Wright, meanwhile, says old-fashioned prevention beats cure: girls with long hair should tie it back for school, and parents should do a weekly comb to catch invaders early. Sleepovers are also notorious hotspots, so if your children share beds with friends, get them to top and tail rather than sharing a pillow – and check for nits the next day. It may be mind-numbingly tedious and the source of many a bedtime row, but the cheapest solution – going through wet hair with a nit comb, a generous dollop of conditioner and a beady eye – is still one of the most effective.

Many moth sufferers also swear by old-fashioned deterrents such as cedarwood and lavender oil, conkers in drawers or vigorous housekeeping.

Helen Richardson-Foster, a PhD student from Hebden Bridge, discovered she had a problem when she opened a bag of old baby clothes she was saving for a friend and found the tiny hand-knitted cardigans were speckled with holes. A blitz involving hot-washing most of the family's clothes and giving the rest a blast in the freezer (which kills the larvae) seems to have cleared them out of her wardrobes, but they're now attacking the carpets. She uses a mixture of moth spray, vacuuming and laying pheremone traps – adhesive strips of paper impregnated with a substance mimicking the scent of female moths, which draw the male to its sticky doom. "It's just damage limitation," she says, resignedly. "It's about keeping your stuff washed and moving it around – and I'll happily swat them whenever I see them."

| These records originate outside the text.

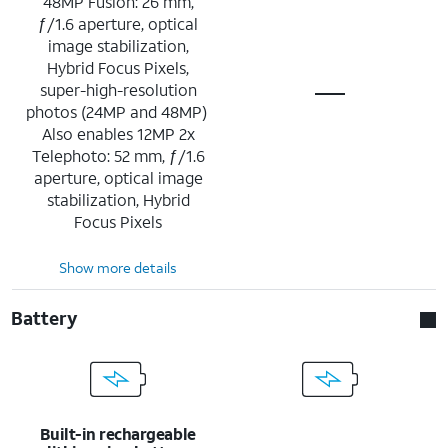
48MP Fusion: 26 mm,
ƒ/1.6 aperture, optical
image stabilization,
Hybrid Focus Pixels,
super-high-resolution
photos (24MP and 48MP)
Also enables 12MP 2x
Telephoto: 52 mm, ƒ/1.6
aperture, optical image
stabilization, Hybrid
Focus Pixels
Show more details
Battery
Built-in rechargeable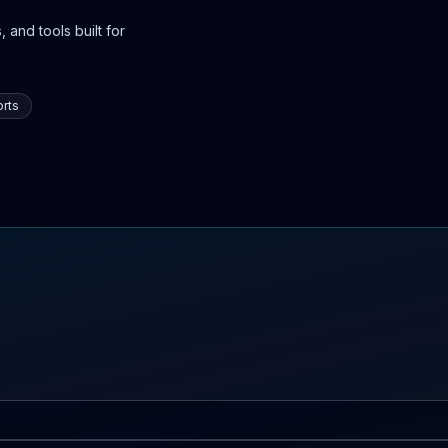
 and tools built for
rts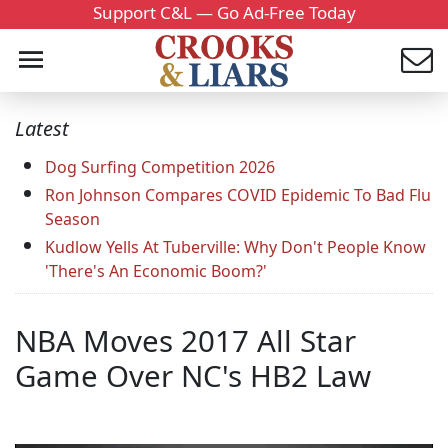
Support C&L — Go Ad-Free Today
Latest
Dog Surfing Competition 2026
Ron Johnson Compares COVID Epidemic To Bad Flu
Season
Kudlow Yells At Tuberville: Why Don't People Know
'There's An Economic Boom?'
NBA Moves 2017 All Star
Game Over NC's HB2 Law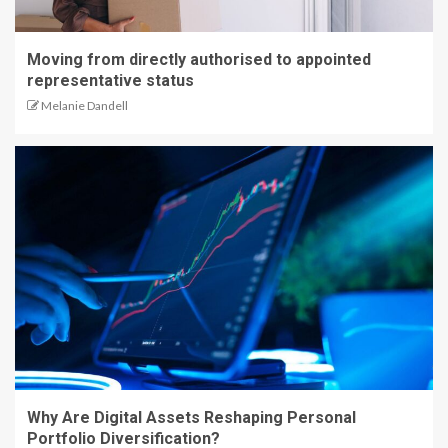
Moving from directly authorised to appointed
representative status
Melanie Dandell
Why Are Digital Assets Reshaping Personal
Portfolio Diversification?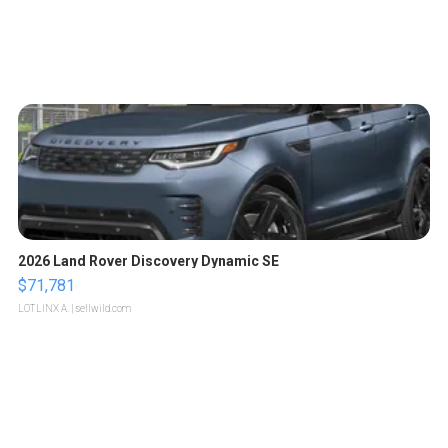
2026 Land Rover Discovery Dynamic SE
$71,781
LOTLINX A.
| sellwild.com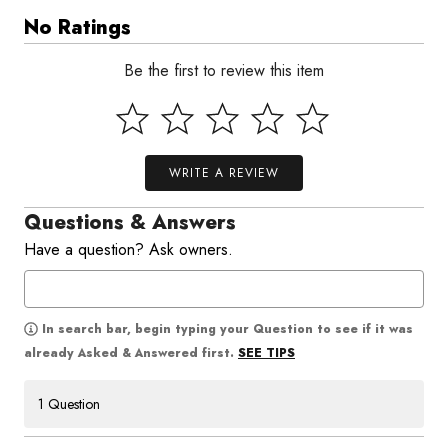
No Ratings
Be the first to review this item
WRITE A REVIEW
Questions & Answers
Have a question? Ask owners.
In search bar, begin typing your Question to see if it was
SEE TIPS
already Asked & Answered first.
1 Question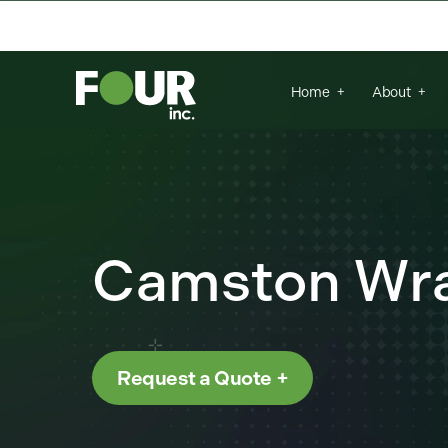
{
There are no suggestions because the se
Home
About
Camston Wra
Request a Quote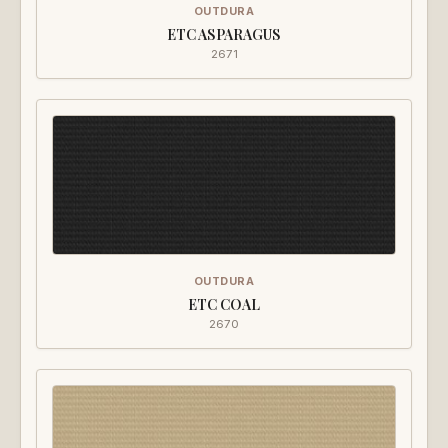
OUTDURA
ETC ASPARAGUS
2671
OUTDURA
ETC COAL
2670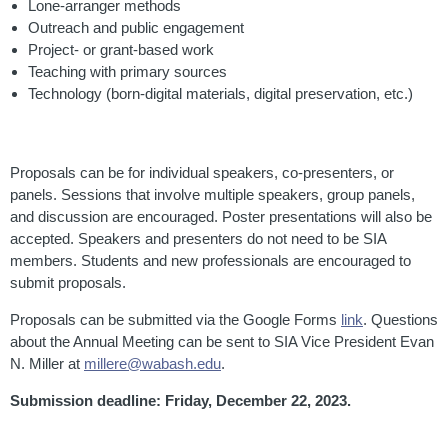
Lone-arranger methods
Outreach and public engagement
Project- or grant-based work
Teaching with primary sources
Technology (born-digital materials, digital preservation, etc.)
Proposals can be for individual speakers, co-presenters, or
panels. Sessions that involve multiple speakers, group panels,
and discussion are encouraged. Poster presentations will also be
accepted. Speakers and presenters do not need to be SIA
members. Students and new professionals are encouraged to
submit proposals.
Proposals can be submitted via the Google Forms
link
. Questions
about the Annual Meeting can be sent to SIA Vice President Evan
N. Miller at
millere@wabash.edu
.
Submission deadline
:
Friday, December 22, 2023.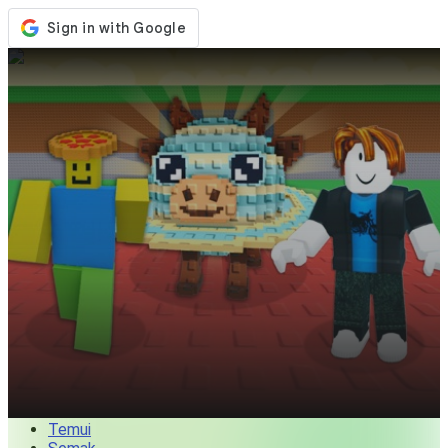
Kedai
Acara
Kemaskini
Berita
Malaysia
Log Masuk / Daftar
Log Masuk
Temui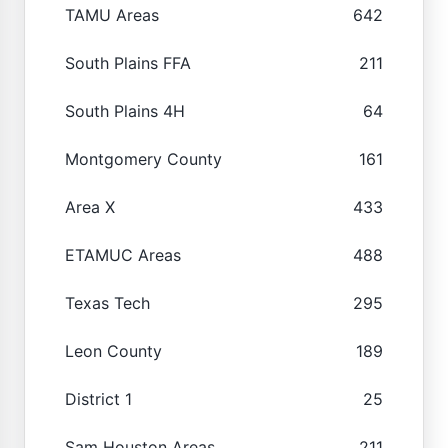
TAMU Areas
642
South Plains FFA
211
South Plains 4H
64
Montgomery County
161
Area X
433
ETAMUC Areas
488
Texas Tech
295
Leon County
189
District 1
25
Sam Houston Areas
211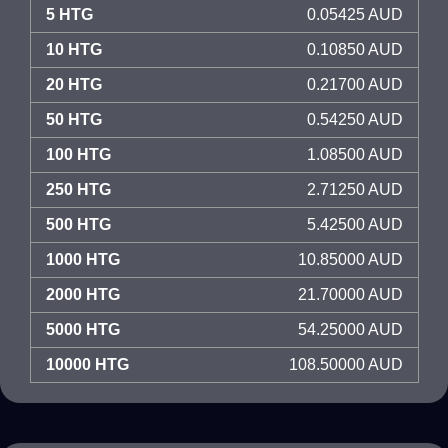
5 HTG
0.05425 AUD
10 HTG
0.10850 AUD
20 HTG
0.21700 AUD
50 HTG
0.54250 AUD
100 HTG
1.08500 AUD
250 HTG
2.71250 AUD
500 HTG
5.42500 AUD
1000 HTG
10.85000 AUD
2000 HTG
21.70000 AUD
5000 HTG
54.25000 AUD
10000 HTG
108.50000 AUD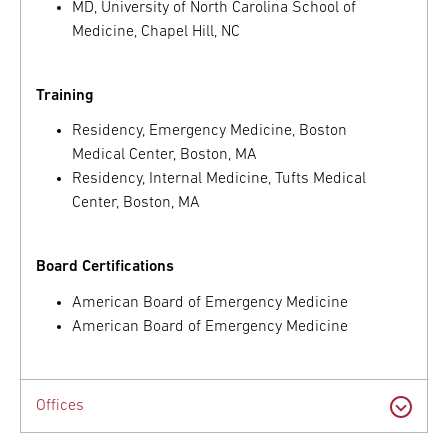
MD, University of North Carolina School of
Medicine, Chapel Hill, NC
Training
Residency, Emergency Medicine, Boston
Medical Center, Boston, MA
Residency, Internal Medicine, Tufts Medical
Center, Boston, MA
Board Certifications
American Board of Emergency Medicine
American Board of Emergency Medicine
Offices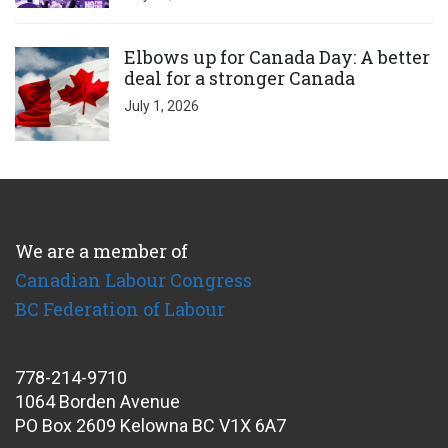
Click to open the link
Elbows up for Canada Day: A better
deal for a stronger Canada
July 1, 2026
We are a member of
Canadian Labour Congress
BC Federation of Labour
778-214-9710
1064 Borden Avenue
PO Box 2609 Kelowna BC V1X 6A7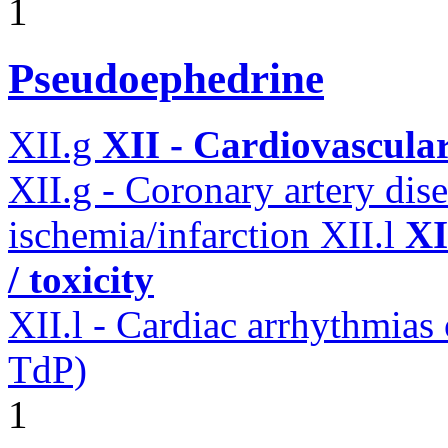
1
Pseudoephedrine
XII.g
XII - Cardiovascular
XII.g - Coronary artery dis
ischemia/infarction
XII.l
XI
/ toxicity
XII.l - Cardiac arrhythmias
TdP)
1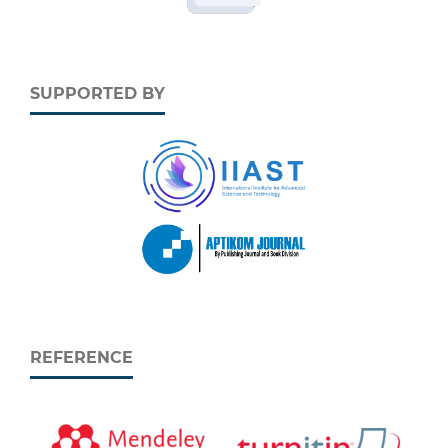
SUPPORTED BY
REFERENCE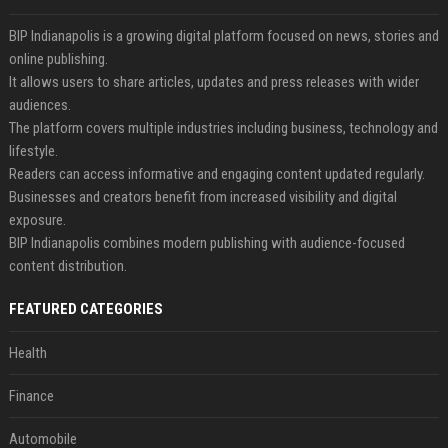
BIP Indianapolis is a growing digital platform focused on news, stories and
online publishing.
It allows users to share articles, updates and press releases with wider
audiences.
The platform covers multiple industries including business, technology and
lifestyle.
Readers can access informative and engaging content updated regularly.
Businesses and creators benefit from increased visibility and digital
exposure.
BIP Indianapolis combines modern publishing with audience-focused
content distribution.
FEATURED CATEGORIES
Health
Finance
Automobile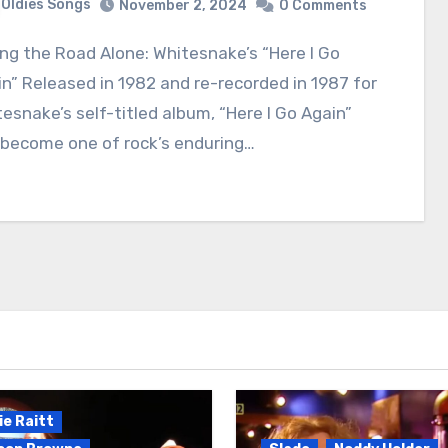
Oldies Songs
November 2, 2024
0 Comments
n” Released in 1982 and re-recorded in 1987 for
esnake’s self-titled album, “Here I Go Again”
 become one of rock’s enduring…
e Raitt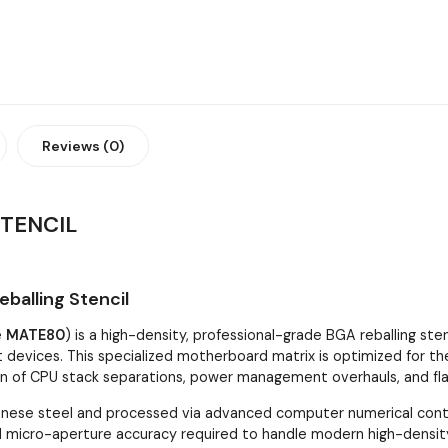
Reviews (0)
TENCIL
alling Stencil
e
MATE80
) is a high-density, professional-grade BGA reballing sten
t devices. This specialized motherboard matrix is optimized for th
ion of CPU stack separations, power management overhauls, and fl
ese steel and processed via advanced computer numerical control
and micro-aperture accuracy required to handle modern high-density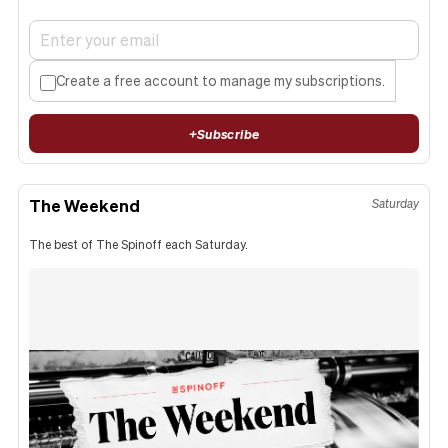
Create a free account to manage my subscriptions.
+
Subscribe
The Weekend
Saturday
The best of The Spinoff each Saturday.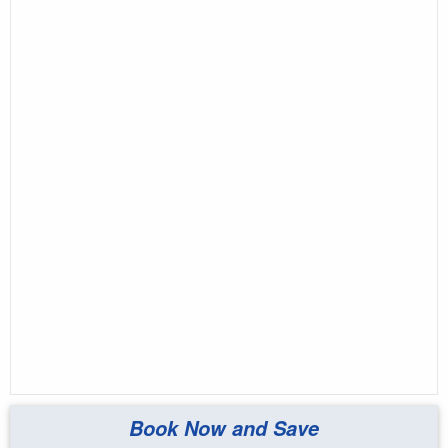
Book Now and Save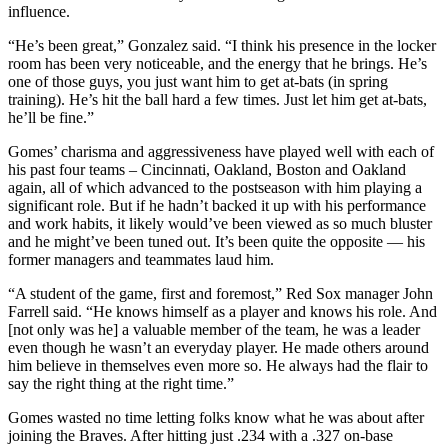
influence.
“He’s been great,” Gonzalez said. “I think his presence in the locker
room has been very noticeable, and the energy that he brings. He’s
one of those guys, you just want him to get at-bats (in spring
training). He’s hit the ball hard a few times. Just let him get at-bats,
he’ll be fine.”
Gomes’ charisma and aggressiveness have played well with each of
his past four teams – Cincinnati, Oakland, Boston and Oakland
again, all of which advanced to the postseason with him playing a
significant role. But if he hadn’t backed it up with his performance
and work habits, it likely would’ve been viewed as so much bluster
and he might’ve been tuned out. It’s been quite the opposite — his
former managers and teammates laud him.
“A student of the game, first and foremost,” Red Sox manager John
Farrell said. “He knows himself as a player and knows his role. And
[not only was he] a valuable member of the team, he was a leader
even though he wasn’t an everyday player. He made others around
him believe in themselves even more so. He always had the flair to
say the right thing at the right time.”
Gomes wasted no time letting folks know what he was about after
joining the Braves. After hitting just .234 with a .327 on-base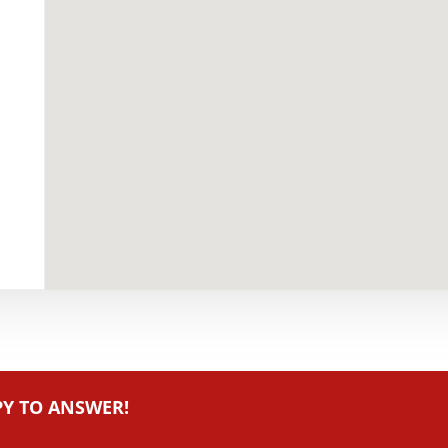
PY TO ANSWER!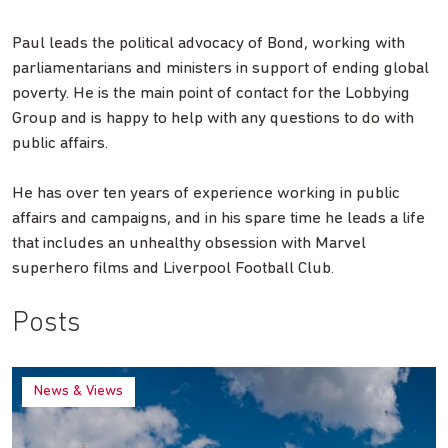
Paul leads the political advocacy of Bond, working with
parliamentarians and ministers in support of ending global
poverty. He is the main point of contact for the Lobbying
Group and is happy to help with any questions to do with
public affairs.
He has over ten years of experience working in public
affairs and campaigns, and in his spare time he leads a life
that includes an unhealthy obsession with Marvel
superhero films and Liverpool Football Club.
Posts
News & Views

The homespun approach has its limits, admittedly. When ants invaded my own kitchen two summers ago, a quick Google search suggested cinnamon was the answer: apparently, they hate the smell and won't cross a barrier of it.

It seemed safer than putting down poison under the nose of our greedy dog, so I scattered some experimentally across the ants' preferred route. Sure enough, they marched up to the little pile of spice, skidded to a halt, weaved around in outraged circles for a while, then staggered away.

The house smelled as fragrant as a gingerbread factory, and a smug feeling of living in harmony with nature ensued – until the morning the fruit bowl was heaving with tiny bodies, presumably from a cinnamon-resistant superstrain. The trouble with low-tech methods is they don't always work.

Then again, when we were invaded this summer by a swarm of mosquitoes that had been breeding in the floodwaters, the answer turned out to be the therapeutic use of a rolled-up newspaper. So hard luck, if you're reading this on an iPad: prepare to welcome your new insect overlords.